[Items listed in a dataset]
━━━━━━━━━━━━━━━━━━━━

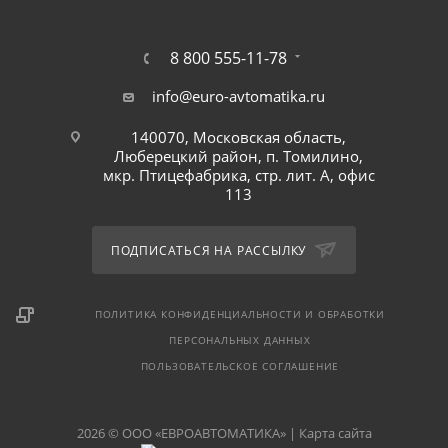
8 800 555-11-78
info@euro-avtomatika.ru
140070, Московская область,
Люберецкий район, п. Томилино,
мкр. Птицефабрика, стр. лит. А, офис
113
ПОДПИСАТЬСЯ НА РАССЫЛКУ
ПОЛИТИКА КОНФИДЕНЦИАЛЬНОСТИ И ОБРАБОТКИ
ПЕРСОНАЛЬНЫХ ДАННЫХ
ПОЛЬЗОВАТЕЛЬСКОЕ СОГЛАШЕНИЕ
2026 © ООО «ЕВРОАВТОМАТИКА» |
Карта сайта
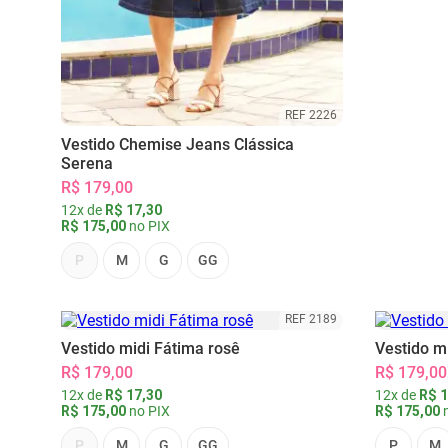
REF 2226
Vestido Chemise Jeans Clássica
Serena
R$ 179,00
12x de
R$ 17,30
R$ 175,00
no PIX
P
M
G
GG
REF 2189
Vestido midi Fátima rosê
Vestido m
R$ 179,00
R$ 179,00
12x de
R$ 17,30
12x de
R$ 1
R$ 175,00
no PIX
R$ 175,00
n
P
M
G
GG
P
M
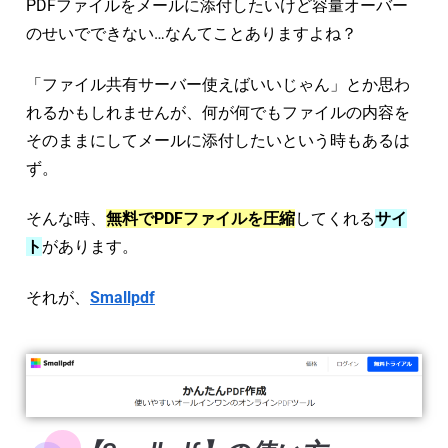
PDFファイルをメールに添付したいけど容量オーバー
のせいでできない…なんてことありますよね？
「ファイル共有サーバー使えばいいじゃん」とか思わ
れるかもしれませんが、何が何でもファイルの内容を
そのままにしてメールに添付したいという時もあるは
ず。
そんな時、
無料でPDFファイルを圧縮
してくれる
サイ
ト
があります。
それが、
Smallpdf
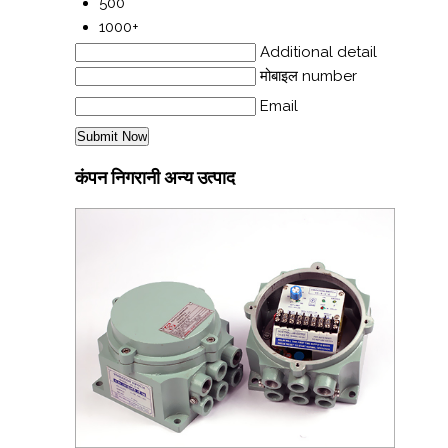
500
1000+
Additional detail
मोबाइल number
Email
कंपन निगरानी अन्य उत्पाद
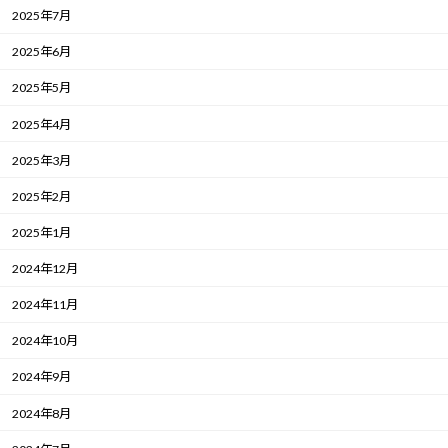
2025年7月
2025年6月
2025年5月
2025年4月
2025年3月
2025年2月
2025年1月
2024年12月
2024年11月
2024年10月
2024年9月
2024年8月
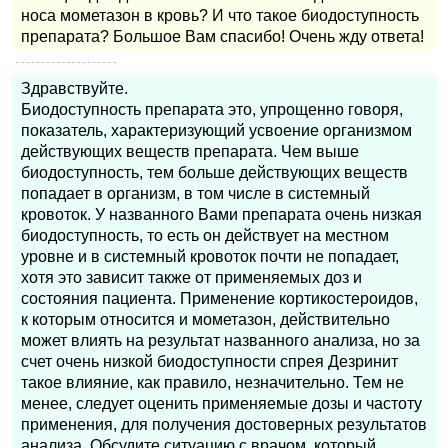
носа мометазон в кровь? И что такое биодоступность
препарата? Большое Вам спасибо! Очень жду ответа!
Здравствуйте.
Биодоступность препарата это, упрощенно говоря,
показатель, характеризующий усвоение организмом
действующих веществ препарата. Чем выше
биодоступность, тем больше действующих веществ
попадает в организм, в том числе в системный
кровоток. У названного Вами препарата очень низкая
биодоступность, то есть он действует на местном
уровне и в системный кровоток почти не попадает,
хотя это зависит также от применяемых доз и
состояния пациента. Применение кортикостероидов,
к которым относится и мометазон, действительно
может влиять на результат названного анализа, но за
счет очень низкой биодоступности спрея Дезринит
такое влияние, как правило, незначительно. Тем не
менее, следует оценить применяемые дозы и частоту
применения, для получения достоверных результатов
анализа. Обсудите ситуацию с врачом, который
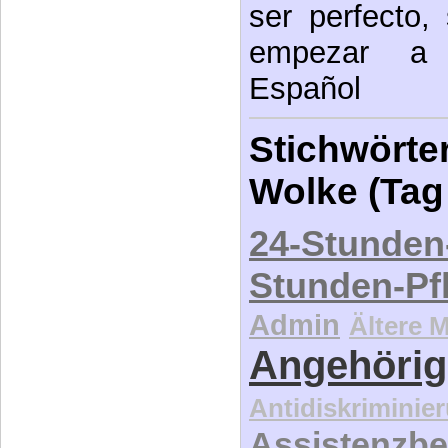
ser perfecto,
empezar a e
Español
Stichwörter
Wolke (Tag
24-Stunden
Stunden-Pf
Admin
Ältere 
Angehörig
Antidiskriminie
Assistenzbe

━━━━━━━━━━━━━━━━━━━━

#### What is required
If a line in the data above includes the string "Vestido", copy it.

#### Exercise output
Vestido Chemise Jeans Clássica
Vestido midi Fátima rosê
Vestido m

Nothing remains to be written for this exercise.